CD3+CD4+CD25high cells express FOXP3 and undergo homeostatic peripheral expansion in renal transplant patients after C1H induction. Both events are favored by SRL maintenance therapy. (A) FOXP3 mRNA expression in CD3+CD4+CD25−, CD3+CD4+CD25low, and CD3+CD4+CD25high cells in healthy subjects (n = 11), patients at baseline (n = 21), and SRL-treated patients (n = 10; ○) and CsA-treated patients (n = 10; •) 24 mo after transplantation. (B) FOXP3 mRNA expression in positively selected CD3+CD4+ cells in healthy subjects (n = 11) and in patients at baseline (n = 21) and at 24 mo after transplantation (SRL [n = 10; □]; CsA [n = 10; ▪]). Results are expressed as arbitrary units, taking the expression in CD3+CD4+ cells from a pool of healthy subjects as calibrator (arbitrary units = 1). Data are means ± SEM. *P < 0.05 versus healthy subjects, patients at baseline, and CsA-treated patients at the same time point. (C) Expression of the proliferation marker Ki-67 in CD3+CD4+CD25−, CD3+CD4+CD25low, and CD3+CD4+CD25high cells from healthy subjects and from patients at baseline and at 3 to 5 mo after transplantation (at the time of maximal expansion of CD3+CD4+CD25high cells; n = 6 for each group). Data are means ± SEM. °P < 0.05 versus the same CD25 subset from healthy subjects and patients at baseline; *P < 0.05 versus CsA-treated patients at the same time point.

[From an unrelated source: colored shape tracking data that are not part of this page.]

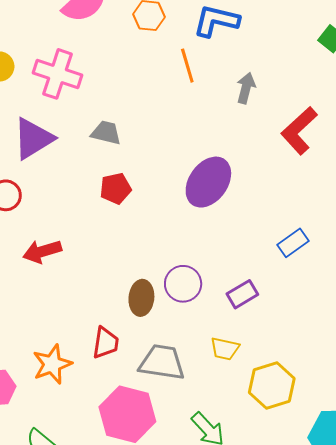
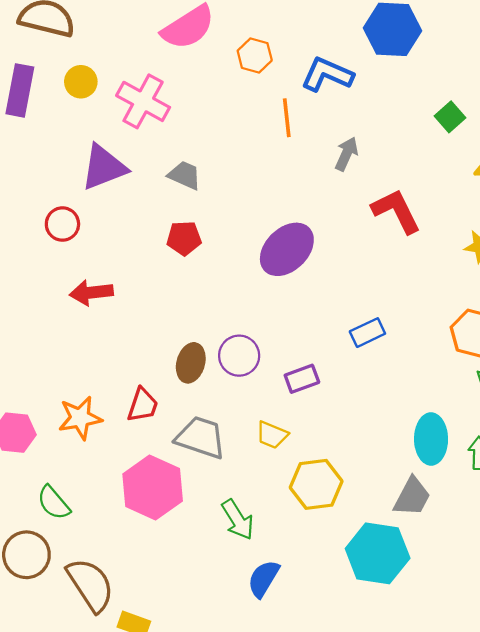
red L-shape: (299, 131) -> (396, 211), turned 96

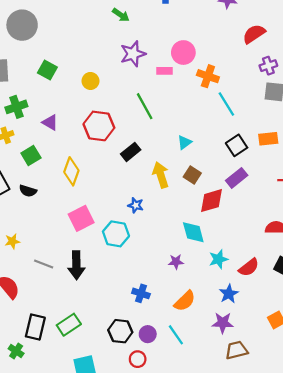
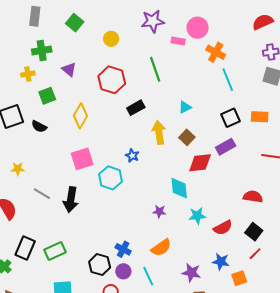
blue cross: (141, 293) -> (123, 249), moved
blue star: (229, 294) -> (221, 262), moved, turned 30

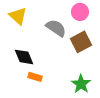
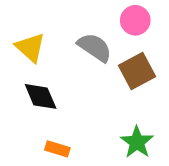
yellow triangle: (18, 16) -> (30, 47), moved
orange rectangle: (35, 77) -> (57, 149), moved

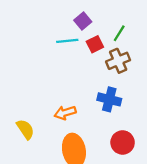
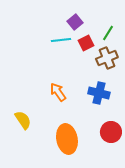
orange arrow: (65, 113) -> (58, 92), moved, turned 72

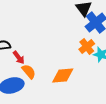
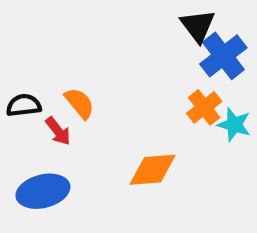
orange semicircle: (29, 72) -> (79, 103), moved

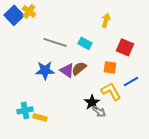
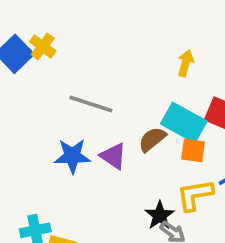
cyan rectangle: (85, 43) -> (184, 123), moved, size x1.6
brown semicircle: (79, 68) -> (152, 139), moved
yellow L-shape: (111, 91) -> (195, 195), turned -70

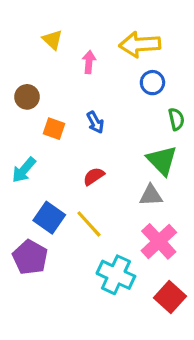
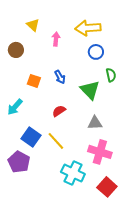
brown circle: (27, 97) -> (16, 50), moved
green triangle: (162, 160) -> (90, 90), moved
pink cross: (159, 241) -> (100, 152), turned -30

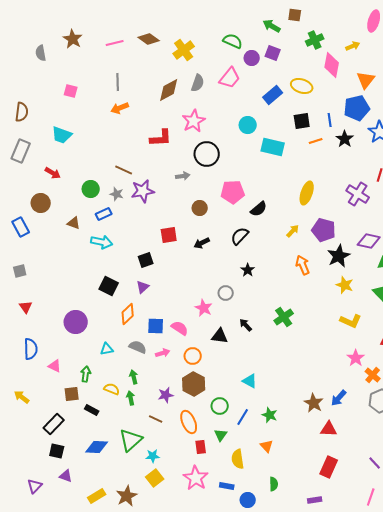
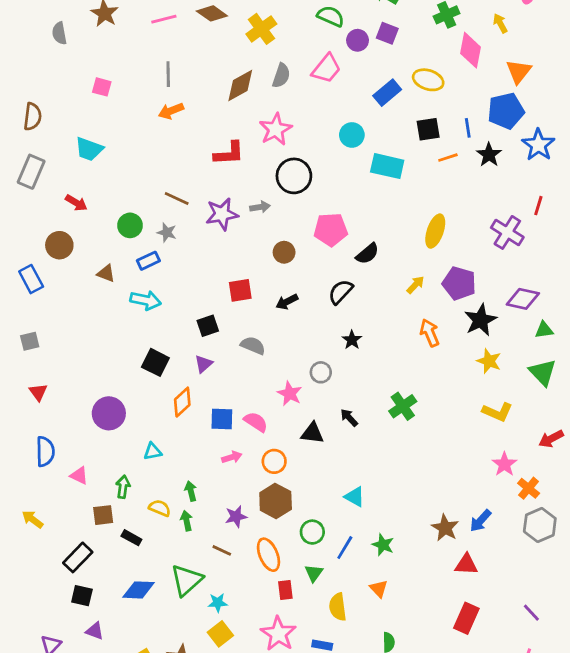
yellow arrow: (353, 46) -> (500, 23), turned -96
purple star: (143, 191) -> (222, 214), moved
gray semicircle: (138, 347) -> (253, 346), moved

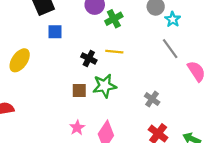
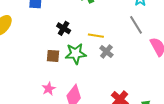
yellow line: (114, 52) -> (96, 36), moved
gray cross: (152, 99) -> (106, 52), moved

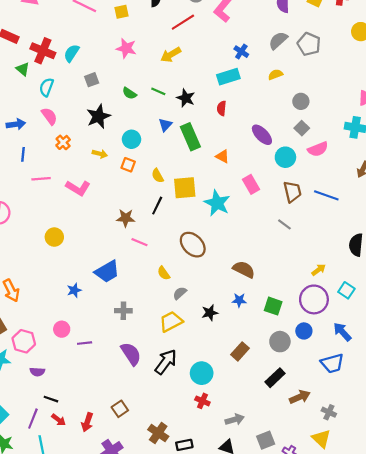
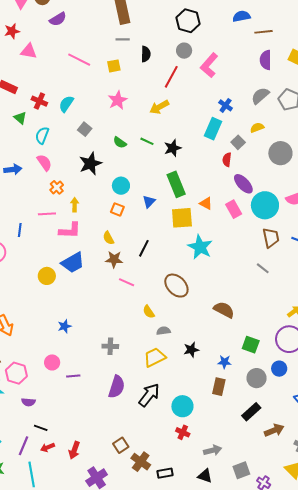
red line: (183, 22) -> (171, 77), turned -30
pink star: (126, 48) -> (118, 100), turned 30
red cross: (43, 51) -> (39, 101), size x0.7
cyan rectangle: (228, 77) -> (213, 129), turned -50
gray square: (92, 80) -> (85, 129), turned -32
black star: (186, 98) -> (173, 148), turned 30
gray circle: (301, 101) -> (280, 153), size x1.5
red semicircle: (222, 108) -> (227, 160), moved
blue triangle: (165, 125) -> (149, 202), moved
gray square: (302, 128) -> (238, 142), moved
blue line: (23, 154) -> (20, 230), moved
yellow arrow: (100, 154) -> (75, 205), moved, turned -104
cyan circle: (285, 157) -> (265, 205), size x1.4
yellow semicircle: (158, 176) -> (108, 238), moved
pink line: (41, 179) -> (47, 214), moved
pink rectangle: (251, 184) -> (234, 209), moved
pink L-shape: (78, 188) -> (70, 230), turned -30
yellow square: (185, 188) -> (182, 218), moved
blue trapezoid: (107, 272) -> (73, 263), moved
gray semicircle: (180, 293) -> (163, 331), turned 32
blue star: (239, 300) -> (225, 362), moved
brown rectangle: (240, 351) -> (219, 387), turned -30
purple semicircle: (131, 354) -> (117, 387), turned 50
brown square: (120, 409) -> (121, 445), moved
red arrow: (59, 420) -> (47, 447), turned 120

Expanding CD4+CD25high Cells Express the Treg Hallmark FOXP3

The previous results document that Campath-1H–induced T cell depletion favors the emergence of CD4+CD25high T cells in patients who receive sirolimus maintenance therapy. However, CD25 cannot be regarded as a specific hallmark of Treg, because also effector/memory T cells express this molecule on their surface (27). To ascertain whether the high levels of CD25 expression in regenerating CD4+ cells upon Campath-1H induction reflected a regulatory phenotype, we evaluated the mRNA expression level of FOXP3, a gene that encodes a transcription factor that is required for Treg development and function (28,29). Using electronically sorted CD3+CD4+ subpopulations, we saw the highest levels of FOXP3 expression in CD25high subset both in patients and in healthy individuals, with intermediate and low levels of FOXP3 expression in the CD25low and CD25− subsets, respectively (Figure 5A). FACS analysis showed that the large majority (99.0%; range 98.5 to 99.5%) of CD4+CD25high cells from all groups were CD69−, excluding that they were activated cells (30). There was a significantly (P < 0.05) increased FOXP3 expression in CD4+CD25high cells that were isolated 24 mo after transplantation from sirolimus- compared with CsA-treated patients or from participants at baseline and healthy individuals (Figure 5A).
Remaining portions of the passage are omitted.